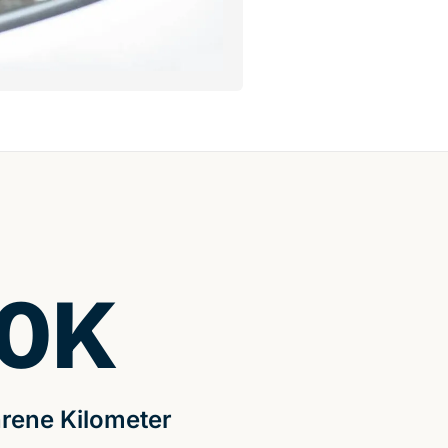
0
K
rene Kilometer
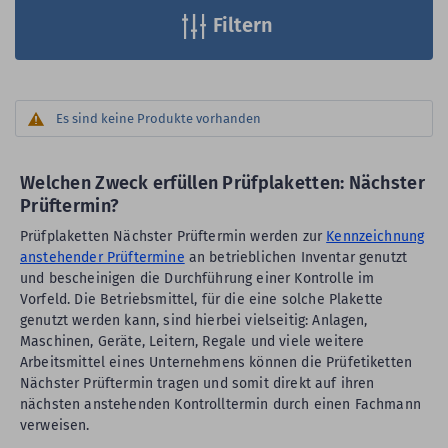
Filtern
Es sind keine Produkte vorhanden
Welchen Zweck erfüllen Prüfplaketten: Nächster
Prüftermin?
Prüfplaketten Nächster Prüftermin werden zur
Kennzeichnung
anstehender Prüftermine
an betrieblichen Inventar genutzt
und bescheinigen die Durchführung einer Kontrolle im
Vorfeld. Die Betriebsmittel, für die eine solche Plakette
genutzt werden kann, sind hierbei vielseitig: Anlagen,
Maschinen, Geräte, Leitern, Regale und viele weitere
Arbeitsmittel eines Unternehmens können die Prüfetiketten
Nächster Prüftermin tragen und somit direkt auf ihren
nächsten anstehenden Kontrolltermin durch einen Fachmann
verweisen.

◆ Your instructions
Copy the entire listing exactly but skip the pictures.

◆ Solution to this exercise
0
K
rene Kilometer
Filtern
Es sind keine Produkte vorhanden
Welchen Zweck erfüllen Prüfplaketten: Nächster
Prüftermin?
Prüfplaketten Nächster Prüftermin werden zur
Kennzeichnung
anstehender Prüftermine
an betrieblichen Inventar genutzt
und bescheinigen die Durchführung einer Kontrolle im
Vorfeld. Die Betriebsmittel, für die eine solche Plakette
genutzt werden kann, sind hierbei vielseitig: Anlagen,
Maschinen, Geräte, Leitern, Regale und viele weitere
Arbeitsmittel eines Unternehmens können die Prüfetiketten
Nächster Prüftermin tragen und somit direkt auf ihren
nächsten anstehenden Kontrolltermin durch einen Fachmann
verweisen.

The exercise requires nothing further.